To achieve the vision of the modern grid, a wide range of technologies must be developed and implemented.

As part of the U.S. National Energy Technology Laboratory’s Smart Grid Implementation Strategy initiative, a compendium of technologies has been prepared, categorized into five Key Technology Areas (KTAs), as follows:

  • Integrated communications – High speed, fully integrated, two-way communication technologies that make the modern grid a dynamic, interactive “mega-infrastructure” for real time information and power exchange. An open architecture creates a plug-and-play environment that securely networks grid components and operators, enabling them to talk, listen and interact.
  • Advanced components – Advanced components play an active role in determining the electrical behavior of the grid. These devices apply the latest research in materials, superconductivity, energy storage, power electronics, and microelectronics to produce higher power densities, greater reliability and power quality, enhanced electrical efficiency, and improved real time diagnostics.
  • Advanced control methods – New methods and algorithms monitor power system components, enabling rapid diagnosis and timely, appropriate response to any event. They also support market pricing and enhance asset management and efficient operations.
  • Sensing and measurement –Technologies that enhance power system measurements and enable the transformation of data into information.
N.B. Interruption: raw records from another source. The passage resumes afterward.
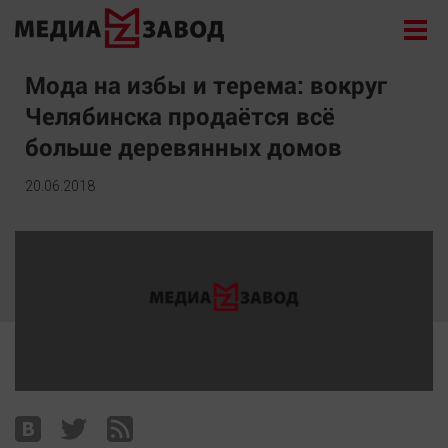
Новости
Мода на избы и терема: вокруг
Челябинска продаётся всё
Экономика
больше деревянных домов
Происшествия
Общество
20.06.2018
Политика
Культура
Здоровье
Спорт
Курилка
Поиск
Архив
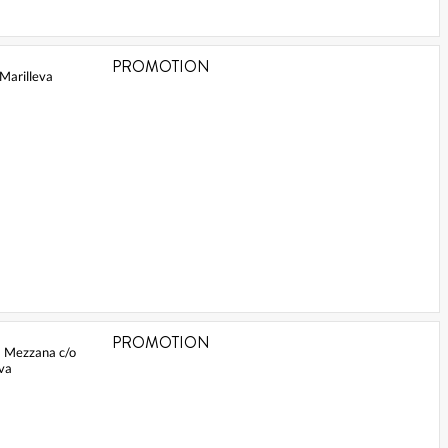
PROMOTION
 Marilleva
PROMOTION
- Mezzana c/o
eva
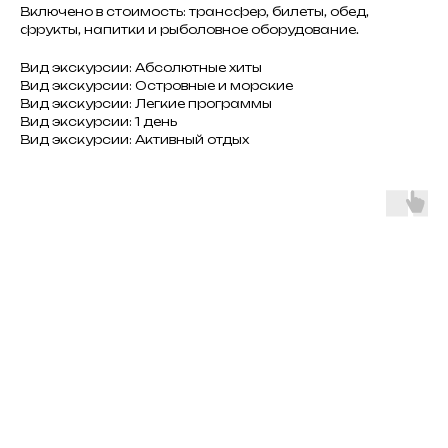
Включено в стоимость: трансфер, билеты, обед,
фрукты, напитки и рыболовное оборудование.
Вид экскурсии: Абсолютные хиты
Вид экскурсии: Островные и морские
Вид экскурсии: Легкие программы
Вид экскурсии: 1 день
Вид экскурсии: Активный отдых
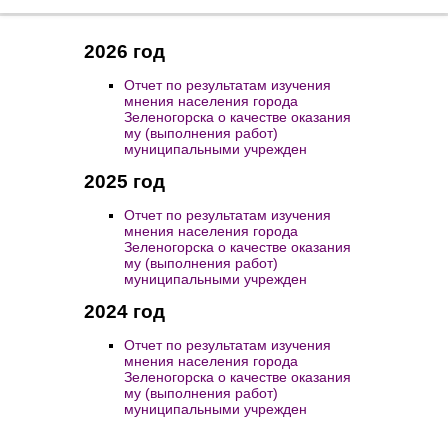
2026 год
Отчет по результатам изучения
мнения населения города
Зеленогорска о качестве оказания
му (выполнения работ)
муниципальными учрежден
2025 год
Отчет по результатам изучения
мнения населения города
Зеленогорска о качестве оказания
му (выполнения работ)
муниципальными учрежден
2024 год
Отчет по результатам изучения
мнения населения города
Зеленогорска о качестве оказания
му (выполнения работ)
муниципальными учрежден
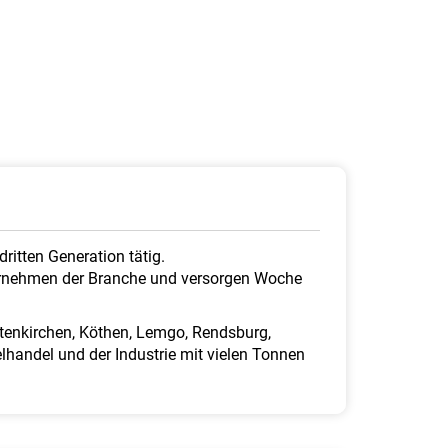
itten Generation tätig.
ternehmen der Branche und versorgen Woche
ltenkirchen, Köthen, Lemgo, Rendsburg,
lhandel und der Industrie mit vielen Tonnen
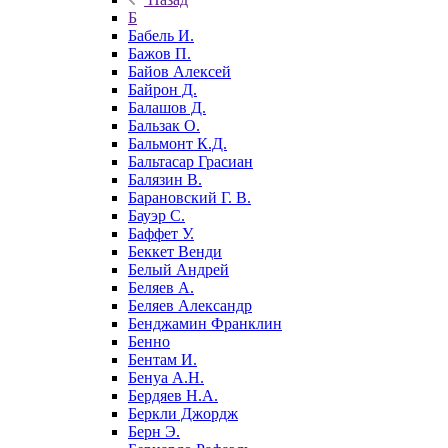
Б
Бабель И.
Бажов П.
Байов Алексей
Байрон Д.
Балашов Д.
Бальзак О.
Бальмонт К.Д.
Бальтасар Грасиан
Балязин В.
Барановский Г. В.
Бауэр С.
Баффет У.
Беккет Венди
Белый Андрей
Беляев А.
Беляев Александр
Бенджамин Франклин
Бенно
Бентам И.
Бенуа А.Н.
Бердяев Н.А.
Беркли Джордж
Берн Э.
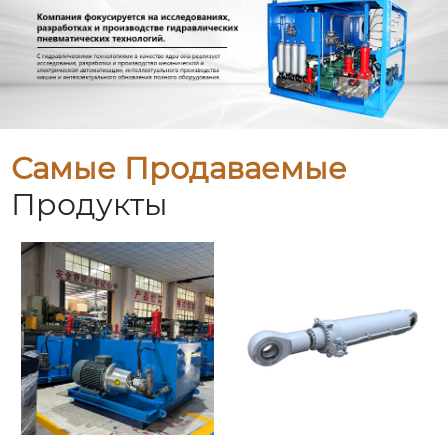
Самые Продаваемые
Продукты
These evaluate the health of equipment, the integrity of the grid, and support advanced protective relaying, and they enable consumer choice and demand response and help relieve congestion.
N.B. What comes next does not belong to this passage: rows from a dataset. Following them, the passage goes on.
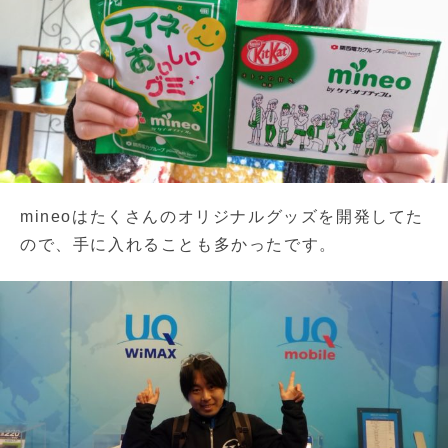
mineoはたくさんのオリジナルグッズを開発してた
ので、手に入れることも多かったです。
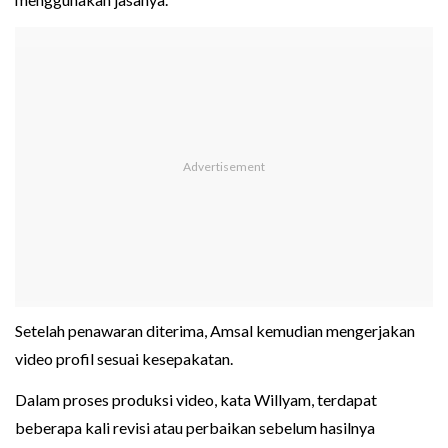
Setelah penawaran diterima, Amsal kemudian mengerjakan
video profil sesuai kesepakatan.
Dalam proses produksi video, kata Willyam, terdapat
beberapa kali revisi atau perbaikan sebelum hasilnya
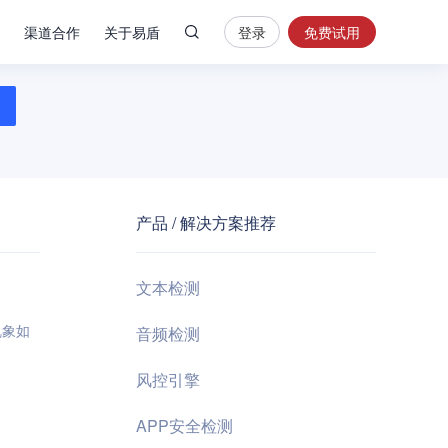
渠道合作
关于易盾
登录
免费试用
热
门
搜
索
内
容
产品 / 解决方案推荐
安
全
验
文本检测
证
码
乱象如
音频检测
业
风控引擎
务
风
APP安全检测
控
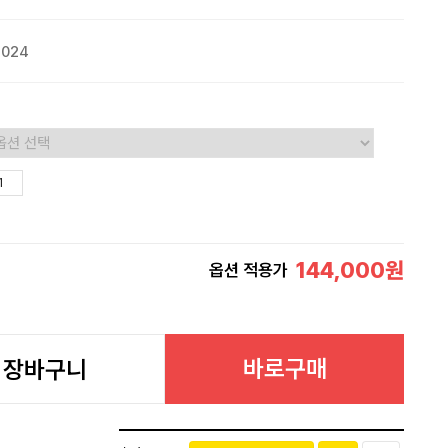
2024
144,000
원
옵션 적용가
바로구매
장바구니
  • Improved interfaces and decision support –The modern grid will require wide, seamless, often real time use of applications and tools that enable grid operators and managers to make decisions quickly. Decision support and improved interfaces will enable more accurate and timely human decision making at all levels of the grid, including the consumer level, while also enabling more advanced operator training.

Some of the technologies are commercially available and others are still under development.